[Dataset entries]

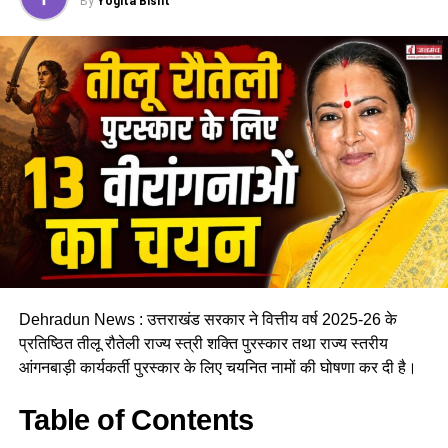
By
Yogita Bisht
RELATED TOPICS:
BAGESHWAR DSWO
BRIBERY CASE
CORRUPTION DISMISSAL
GANESH JOSHI ACTION
ZERO TOLERANCE POLICY
UP NEXT
देहरादून: जाखन में कारोबारी की संदिग्ध हालात में मौत, CCTV-
DVR गायब, हत्या की आशंका…
DON'T MISS
नई टिहरी में भारी बारिश का कहर: बस्ती में घुसा मलबा, कई घरों को
नुकसान…
Dehradun News : उत्तराखंड सरकार ने वित्तीय वर्ष 2025-26 के
प्रतिष्ठित तीलू रौतेली राज्य स्त्री शक्ति पुरस्कार तथा राज्य स्तरीय
आंगनबाड़ी कार्यकर्ती पुरस्कार के लिए चयनित नामों की घोषणा कर दी है।
Table of Contents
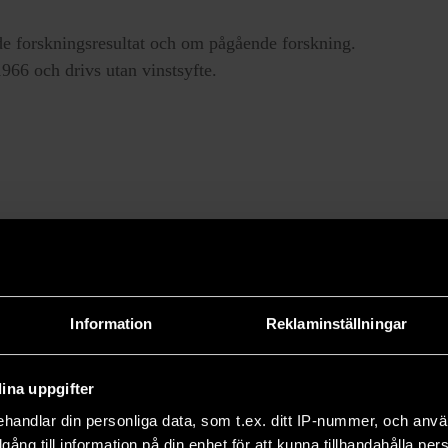
e forskningsresultat och om pågående forskning.
66 och drivs utan vinstsyfte.
Information
Reklaminställningar
ina uppgifter
handlar din personliga data, som t.ex. ditt IP-nummer, och anv
illgång till information på din enhet för att kunna tillhandahålla pe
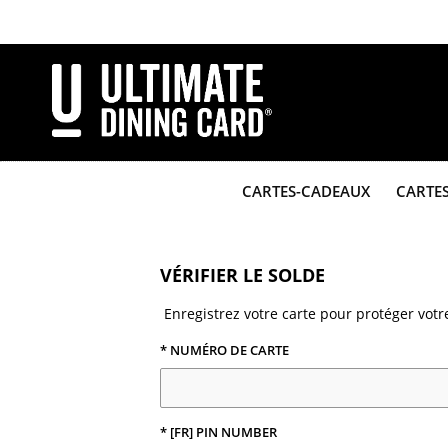
Aller
au
contenu
principal
CARTES-CADEAUX
CARTE
VÉRIFIER LE SOLDE
Enregistrez votre carte pour protéger votre
* NUMÉRO DE CARTE
* [FR] PIN NUMBER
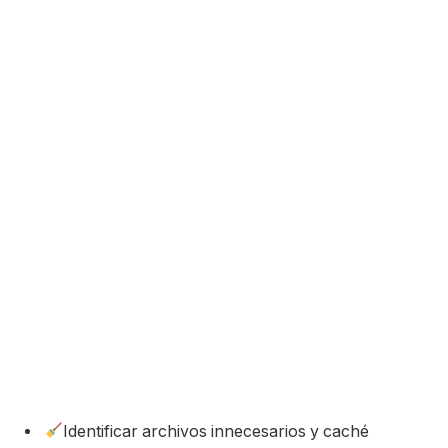
Identificar archivos innecesarios y caché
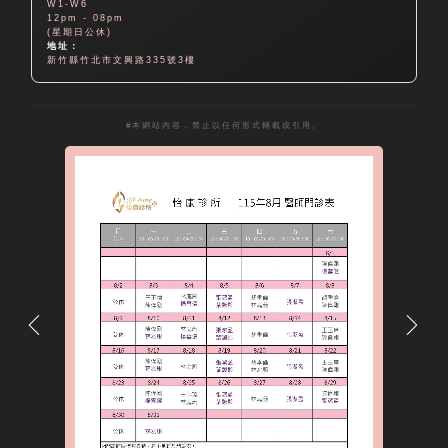
W1-W6
12pm - 08pm
(星期日公休)
地址：
新竹縣竹北市文興路335號3樓
#本網站內容，禁止以任何形式轉載或引用。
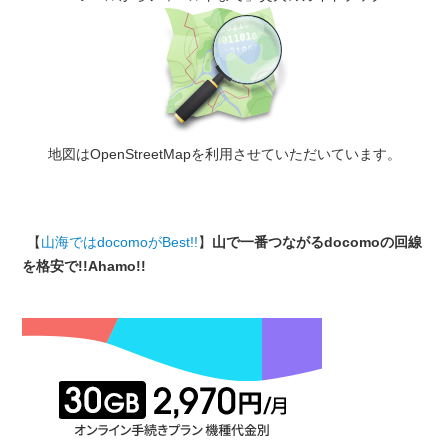
地図はOpenStreetMapを利用させていただいています。
【
山海ではdocomoがBest!!
】
山で一番つながるdocomoの回線
を格安で!!Ahamo!!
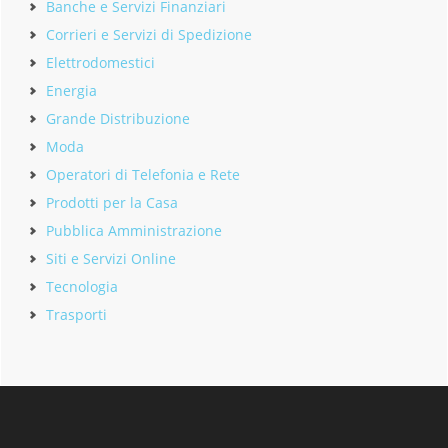
Banche e Servizi Finanziari
Corrieri e Servizi di Spedizione
Elettrodomestici
Energia
Grande Distribuzione
Moda
Operatori di Telefonia e Rete
Prodotti per la Casa
Pubblica Amministrazione
Siti e Servizi Online
Tecnologia
Trasporti
Footer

▶ _Exercise description_: Would you set down each line of the data exactly, with no images included?

▶ _Response area_:
By
Yogita Bisht
RELATED TOPICS:
BAGESHWAR DSWO
BRIBERY CASE
CORRUPTION DISMISSAL
GANESH JOSHI ACTION
ZERO TOLERANCE POLICY
UP NEXT
देहरादून: जाखन में कारोबारी की संदिग्ध हालात में मौत, CCTV-
DVR गायब, हत्या की आशंका…
DON'T MISS
नई टिहरी में भारी बारिश का कहर: बस्ती में घुसा मलबा, कई घरों को
नुकसान…
Dehradun News : उत्तराखंड सरकार ने वित्तीय वर्ष 2025-26 के
प्रतिष्ठित तीलू रौतेली राज्य स्त्री शक्ति पुरस्कार तथा राज्य स्तरीय
आंगनबाड़ी कार्यकर्ती पुरस्कार के लिए चयनित नामों की घोषणा कर दी है।
Table of Contents
e forskningsresultat och om pågående forskning.
66 och drivs utan vinstsyfte.
Information
Reklaminställningar
ina uppgifter
handlar din personliga data, som t.ex. ditt IP-nummer, och anv
illgång till information på din enhet för att kunna tillhandahålla pe
Aller
au
contenu
principal
CARTES-CADEAUX
CARTE
VÉRIFIER LE SOLDE
Enregistrez votre carte pour protéger votre
* NUMÉRO DE CARTE
* [FR] PIN NUMBER
Identificar archivos innecesarios y caché
W1-W6
12pm - 08pm
(星期日公休)
地址：
新竹縣竹北市文興路335號3樓
#本網站內容，禁止以任何形式轉載或引用。
地図はOpenStreetMapを利用させていただいています。
【
山海ではdocomoがBest!!
】
山で一番つながるdocomoの回線
を格安で!!Ahamo!!
Banche e Servizi Finanziari
Corrieri e Servizi di Spedizione
Elettrodomestici
Energia
Grande Distribuzione
Moda
Operatori di Telefonia e Rete
Prodotti per la Casa
Pubblica Amministrazione
Siti e Servizi Online
Tecnologia
Trasporti
Footer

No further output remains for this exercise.